Wie lässt sich dieser Umschwung in einer halben Generation erklären?
Man geht kein Wagnis ein, wenn man die Erklärung im Jahrzehnt sucht, das zwischen den beiden Urnengängen lag. Die 1960er Jahre waren eine Epoche, in der die Gesellschaften der westlichen Hemisphäre einen radikalen Wandel erlebten. Was Jahrzehnte oder gar Jahrhunderte lang galt, wurde innerhalb kurzer Zeit Makulatur. Als Höhepunkt dieser Entwicklung gilt das Jahr 1968.
Damals entlud sich der Frust der geburtenstarken Nachkriegsjugend über verknöcherte Institutionen und Denkweisen in weltweiten Protesten. «Unter den Talaren Muff von 1000 Jahren» hiess es auf einem Transparent, das Hamburger Studenten im November 1967 enthüllten. Es wurde zu einem Slogan der 68er Bewegung, denn besser kann man die damalige Befindlichkeit kaum auf den Punkt bringen.
Paris wurde zu einem Epizentrum. Im Mai 1968 verbündeten sich Arbeiter und Studenten. Damals lag ein Hauch von Revolution in der Luft, ehe die Regierung von Präsident Charles de Gaulle die Kontrolle zurückgewinnen konnte. Ein Wortführer der Proteste war der deutschstämmige Daniel Cohn-Bendit, der bis heute als eine Art «Berufs-68er» durch die Talkshows tingelt.

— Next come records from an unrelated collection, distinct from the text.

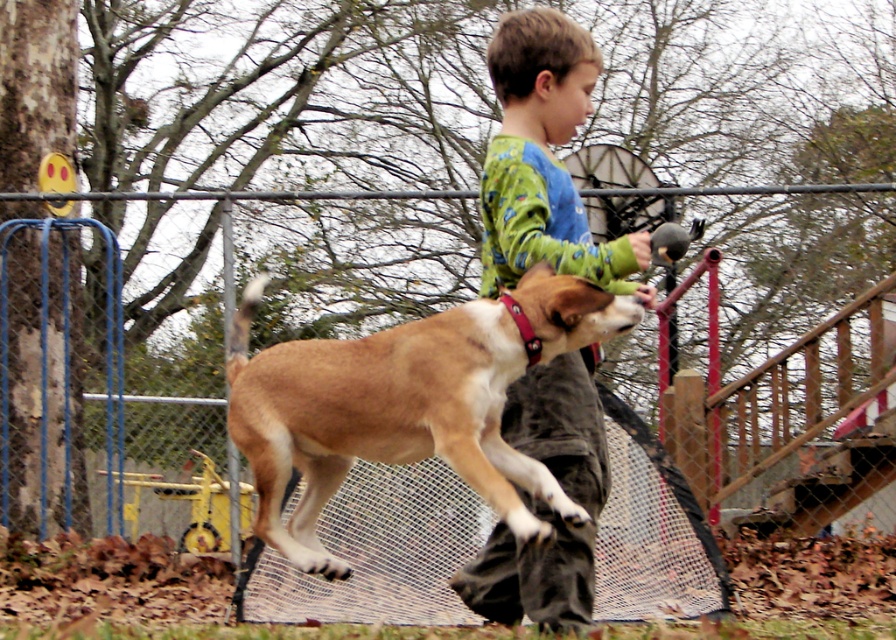 Question: Which object is positioned closest to the metal mesh fence at center?

Choices:
 (A) green/blue fleece shirt at center
 (B) brown fur dog at center

Answer: (A)

Question: In this image, where is brown fur dog at center located relative to green/blue fleece shirt at center?

Choices:
 (A) below
 (B) above

Answer: (A)

Question: Which of the following is the farthest from the observer?

Choices:
 (A) green/blue fleece shirt at center
 (B) metal mesh fence at center
 (C) brown fur dog at center

Answer: (B)

Question: Which object is farther from the camera taking this photo?

Choices:
 (A) metal mesh fence at center
 (B) brown fur dog at center

Answer: (A)

Question: Is green/blue fleece shirt at center below metal mesh fence at center?

Choices:
 (A) yes
 (B) no

Answer: (B)

Question: Does green/blue fleece shirt at center appear over metal mesh fence at center?

Choices:
 (A) yes
 (B) no

Answer: (A)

Das ist eine zugegeben etwas bösartige Bezeichnung, doch sie zeigt auch, wie die damalige Bewegung die Nachwelt geprägt hat. Lange galten die «68er» in bürgerlichen Kreisen als Feindbild. 50 Jahre danach befinden sich die meisten von ihnen im Rentenalter, und der Blick auf die damalige Zeit ist fast schon durch Verklärung geprägt. Nur Christoph Blocher, der damals als Jus-Student auf der anderen Seite stand, arbeitet sich noch immer an den 68ern ab.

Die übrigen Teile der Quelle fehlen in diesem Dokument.